The amended non-unanimous stipulation (NUS), which was the result of negotiations between ETI and other parties to the proceeding, “adds to the uncertainty and speculation contained in ETI’s original application,” SPP said.

SPP was not a party to the negotiations that resulted in the amended NUS.

In its brief, SPP asked that the PUCT explicitly deny ETI’s original application, which was filed on April 30.

By law, the commission has 180 days to act on the application or it is deemed approved by operation of law on the 181st day. “Therefore, unless the commission issues a final order denying ETI’s application by Oct. 27, the original application is approved effective Oct. 28,” SPP said in its filing. 

SPP calls the provisions contained in the amended NUS “speculative.”

“In place of such well-developed facts, the amended NUS asks the commission to substitute ‘conditions,’ with the hope that the commission can re-examine its decision in the future if the actual facts do not match the speculations upon which the application and the amended NUS are based,” SPP said in its brief.

However, the grid operator asserted that the state Public Utility Regulatory Act (PURA) does not grant the commission general authority to re-examine past decisions.
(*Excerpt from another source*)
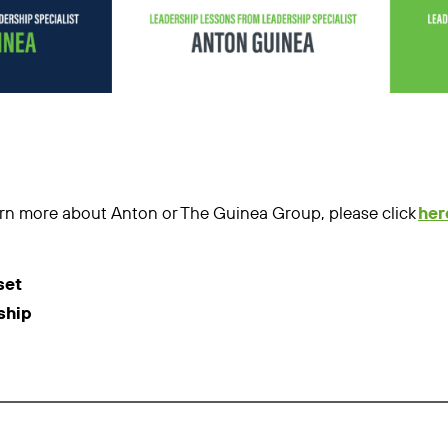
learn more about Anton or The Guinea Group, please click
her
set
ship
“While PURA has been amended since 1990, it has not been changed to grant the commission a general authority to re-examine its past adjudicative determinations,” SPP said. That means the PUCT would not be able to re-examine its decision at a later date on its own initiative if circumstances do not develop as anticipated in the amended NUS.

Because approving either the application or the amended NUS would be problematic, SPP says the PUCT “should find that approval of ETI’s application and the amended NUS are not in the public interest and reaffirm its prior decision in Docket No. 28818 (July 9, 2004) that ETI ‘should consider joining the Southwest Power Pool RTO,’” SPP said.

In its filing, SPP discussed 12 points related to the amended NUS and preliminary order issues.

SPP concluded the transfer would not be in the public interest as the analyses presented by ETI have overstated the benefits of joining MISO and overstated the costs of joining SPP. Accordingly, the grid operator said, SPP is the better alternative.

SPP asserted that ETI did not study the transmission constraints associated with a single point of connection between the ETI and MISO systems, overstated the value of MISO’s Day 2 market, and did not consider negative impacts the move would have on other Texas customers.

SPP further said the ruling by the Arkansas Public Service Commission, that EAI’s joining MISO was not in the public interest, changes the analysis about costs and benefits of joining the midwest grid operator.

“ETI’s testimony only addresses the reliability, availability, and cost of service impacts based upon all Entergy OpCos moving to MISO,” SPP said in its brief.

SPP also said the proposed changes to the structure of the Organization of MISO states, the RTO’s regional-state committee, would not give Texas retail regulators authority.

“Under the current facts, ETI joining MISO is not in the public interest. There are too many uncertainties at this time and the Commission cannot issue a conditional order based on such unspecified terms,” SPP concludes.